Relatives sue Ford, citing role in crash

Relatives of the Tongan royal couple and their driver, killed by Edith Delgado’s speeding white Mustang in 2006, have filed two more wrongful death lawsuits against Ford Motor Co., claiming the design of the car they were killed in makes it susceptible to rolling over.

Prince Tu’ipelehake, 54, Princess Kaimana, 45, and their driver Vinisia Hefa, 36, of East Palo Alto, were riding in a Ford Explorer whenthey died in a July 2006 rollover accident on U.S. Highway 101 in Menlo Park.

A year later, Delgado, a 19-year-old Redwood City resident, was convicted of misdemeanor vehicular manslaughter in their deaths.

The additional cases bring the number of lawsuits stemming from the crash to three. In June, the prince’s sons and his brother, Mailefihi Tu’ipelehake, filed suit. On

Jan. 2, a new lawsuit was filed by Fifita Langola Hefa, the driver’s mother. And on Jan. 16, the princess’s mother, Tuna Fielakepa, filed suit.

The lawsuits also name Delgado and her father, Jose Delgado, as well as John Hiss III, the Explorer’s owner. The lawsuit by Fielakepa also names Hefa’s estate, claiming the Explorer was not maintained properly.

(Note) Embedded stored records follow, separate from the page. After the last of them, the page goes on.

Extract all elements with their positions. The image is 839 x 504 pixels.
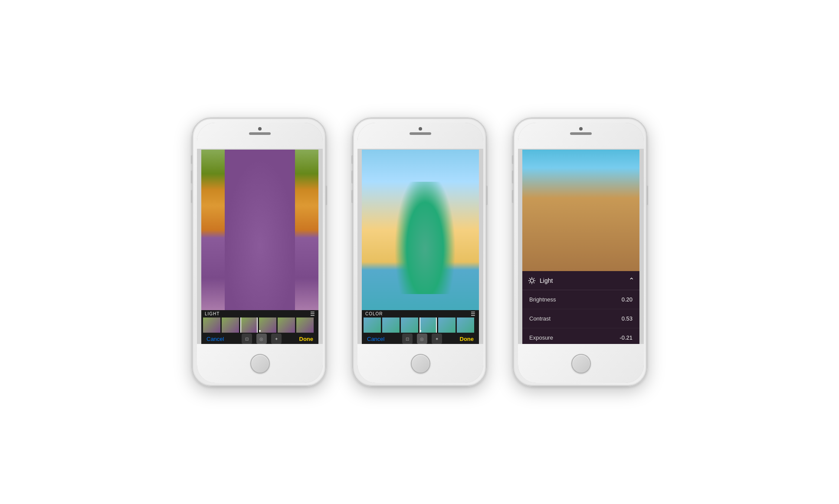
brightness-label: Brightness bbox=[529, 296, 622, 303]
silent-switch-2[interactable] bbox=[351, 155, 353, 164]
filter-thumb[interactable] bbox=[296, 317, 314, 333]
silent-switch-3[interactable] bbox=[512, 155, 514, 164]
light-chevron-up[interactable]: ⌃ bbox=[629, 276, 634, 285]
brightness-value: 0.20 bbox=[622, 296, 633, 303]
done-button-2[interactable]: Done bbox=[460, 336, 474, 342]
sun-icon bbox=[528, 277, 536, 285]
volume-down-3[interactable] bbox=[512, 190, 514, 203]
filter-thumb-color[interactable] bbox=[457, 317, 474, 333]
silent-switch-1[interactable] bbox=[191, 155, 193, 164]
phones-container: LIGHT ☰ Cancel bbox=[192, 118, 647, 386]
action-icons-2: ⊡ ◎ ✦ bbox=[402, 334, 442, 344]
speaker-grille-3 bbox=[570, 132, 592, 135]
filter-thumb[interactable] bbox=[259, 317, 276, 333]
filter-indicator bbox=[259, 330, 261, 332]
phone-1-inner: LIGHT ☰ Cancel bbox=[197, 123, 323, 383]
action-bar-2: Cancel ⊡ ◎ ✦ Done bbox=[362, 333, 479, 345]
svg-line-8 bbox=[529, 282, 530, 283]
phone-1: LIGHT ☰ Cancel bbox=[192, 118, 326, 386]
filter-thumb-color[interactable] bbox=[401, 317, 418, 333]
phone-1-screen: LIGHT ☰ Cancel bbox=[201, 150, 318, 345]
cancel-button-1[interactable]: Cancel bbox=[206, 336, 224, 342]
phone-2-top bbox=[357, 123, 483, 149]
crop-icon-2[interactable]: ⊡ bbox=[402, 334, 413, 344]
phone-1-bottom bbox=[197, 344, 323, 383]
camera-dot-2 bbox=[419, 127, 422, 131]
photo-popsicle bbox=[201, 150, 318, 310]
done-button-1[interactable]: Done bbox=[299, 336, 314, 342]
cancel-button-2[interactable]: Cancel bbox=[367, 336, 384, 342]
edit-toolbar-2: COLOR ☰ Cancel bbox=[362, 310, 479, 345]
power-button-1[interactable] bbox=[325, 186, 327, 205]
svg-point-0 bbox=[530, 279, 534, 282]
home-button-2[interactable] bbox=[411, 354, 430, 373]
mode-label-2: COLOR bbox=[365, 311, 383, 316]
mode-label-1: LIGHT bbox=[205, 311, 220, 316]
phone-2-inner: COLOR ☰ Cancel bbox=[357, 123, 483, 383]
filter-strip-1[interactable] bbox=[201, 317, 318, 333]
camera-dot-3 bbox=[579, 127, 583, 131]
speaker-grille bbox=[249, 132, 271, 135]
edit-panel-3: Light ⌃ Brightness 0.20 Contrast 0.53 bbox=[522, 271, 639, 345]
phone-3-inner: Light ⌃ Brightness 0.20 Contrast 0.53 bbox=[518, 123, 644, 383]
filter-thumb[interactable] bbox=[278, 317, 295, 333]
power-button-2[interactable] bbox=[486, 186, 488, 205]
camera-dot bbox=[258, 127, 262, 131]
svg-line-7 bbox=[534, 278, 534, 278]
svg-line-5 bbox=[529, 278, 530, 278]
svg-line-6 bbox=[534, 282, 534, 283]
action-bar-1: Cancel ⊡ ◎ ✦ Done bbox=[201, 333, 318, 345]
phone-1-top bbox=[197, 123, 323, 149]
filter-thumb-selected[interactable] bbox=[240, 317, 258, 333]
filter-thumb-color[interactable] bbox=[438, 317, 456, 333]
phone-3: Light ⌃ Brightness 0.20 Contrast 0.53 bbox=[513, 118, 647, 386]
mode-label-bar-1: LIGHT ☰ bbox=[201, 310, 318, 317]
sun-section-icon bbox=[528, 276, 536, 285]
phone-2-screen: COLOR ☰ Cancel bbox=[362, 150, 479, 345]
phone-2: COLOR ☰ Cancel bbox=[352, 118, 487, 386]
home-button-1[interactable] bbox=[250, 354, 270, 373]
brightness-row[interactable]: Brightness 0.20 bbox=[522, 290, 639, 309]
edit-toolbar-1: LIGHT ☰ Cancel bbox=[201, 310, 318, 345]
light-section-title: Light bbox=[540, 277, 629, 284]
crop-icon-1[interactable]: ⊡ bbox=[242, 334, 252, 344]
filter-thumb[interactable] bbox=[222, 317, 239, 333]
filter-thumb-color[interactable] bbox=[382, 317, 400, 333]
contrast-row[interactable]: Contrast 0.53 bbox=[522, 309, 639, 328]
volume-down-2[interactable] bbox=[351, 190, 353, 203]
mode-label-bar-2: COLOR ☰ bbox=[362, 310, 479, 317]
phone-3-bottom bbox=[518, 344, 644, 383]
speaker-grille-2 bbox=[410, 132, 431, 135]
filter-indicator-2 bbox=[420, 330, 421, 332]
filter-thumb-color[interactable] bbox=[364, 317, 381, 333]
volume-up-1[interactable] bbox=[191, 170, 193, 183]
filter-icon-1[interactable]: ✦ bbox=[271, 334, 282, 344]
phone-3-screen: Light ⌃ Brightness 0.20 Contrast 0.53 bbox=[522, 150, 639, 345]
exposure-value: -0.21 bbox=[619, 334, 633, 341]
contrast-label: Contrast bbox=[529, 315, 622, 322]
volume-up-3[interactable] bbox=[512, 170, 514, 183]
phone-2-bottom bbox=[357, 344, 483, 383]
power-button-3[interactable] bbox=[646, 186, 648, 205]
filter-thumb[interactable] bbox=[203, 317, 220, 333]
action-icons-1: ⊡ ◎ ✦ bbox=[242, 334, 282, 344]
exposure-row[interactable]: Exposure -0.21 bbox=[522, 328, 639, 345]
volume-down-1[interactable] bbox=[191, 190, 193, 203]
list-icon-1: ☰ bbox=[310, 311, 315, 317]
photo-closeup bbox=[522, 150, 639, 271]
filter-strip-2[interactable] bbox=[362, 317, 479, 333]
contrast-value: 0.53 bbox=[622, 315, 633, 322]
phone-3-top bbox=[518, 123, 644, 149]
filter-icon-2[interactable]: ✦ bbox=[432, 334, 442, 344]
filter-thumb-color-selected[interactable] bbox=[420, 317, 437, 333]
exposure-label: Exposure bbox=[529, 334, 619, 341]
photo-telescope bbox=[362, 150, 479, 310]
adjust-icon-1[interactable]: ◎ bbox=[256, 334, 267, 344]
home-button-3[interactable] bbox=[571, 354, 591, 373]
light-section-header[interactable]: Light ⌃ bbox=[522, 271, 639, 290]
volume-up-2[interactable] bbox=[351, 170, 353, 183]
adjust-icon-2[interactable]: ◎ bbox=[417, 334, 427, 344]
list-icon-2: ☰ bbox=[471, 311, 475, 317]
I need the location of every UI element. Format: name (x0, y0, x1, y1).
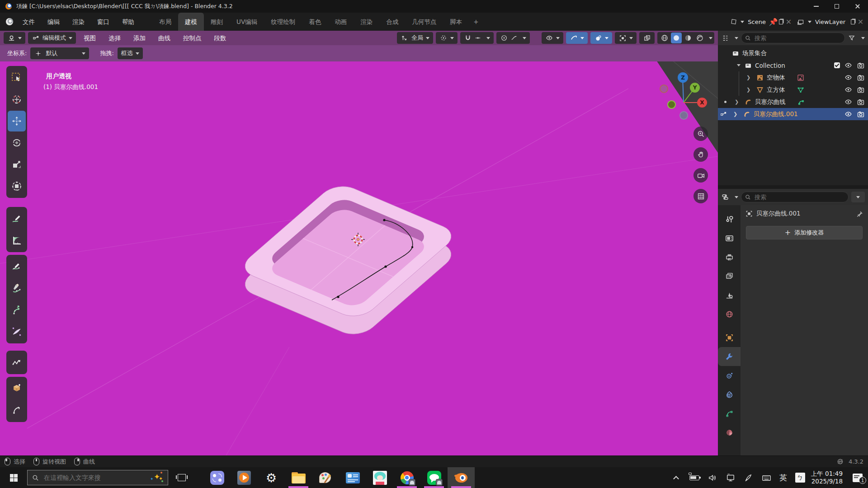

Philip Weltin, the Oakland attorney who is representing Fielakepa, said the death of the princess has left her mother without an income. The princess’ 47-year-old brother has since died of a heart attack, leaving behind nine children for Fielakepa to help raise and support, he said.

Frank Kelly, an attorney for Ford Motor Co., said all three lawsuits will likely be consolidated into one, and all parties have indicated a willingness to find a settlement out of court. None of the plaintiffs has named a dollar amount yet, and no formal mediation dates have been set, he said.

The lawsuits, all filed in Santa Clara County, claim the Explorer’s high center of gravity rendered it unstable and that its handling was compromised by under-inflated and oversized tires.

Ford officials issued a statement Tuesday extending sympathy to the victims’ families and defending the Explorer’s design.

“It has already been determined, beyond a reasonable doubt, by a California jury that reckless driving by Ms. Delgado knocked the Ford vehicle out of control while it was traveling at highway speeds, causing it to roll over. Ford vehicles are designed and extensively tested to provide safety. The allegations in these lawsuits don’t identify any other vehicle that could have better protected this family,” it read.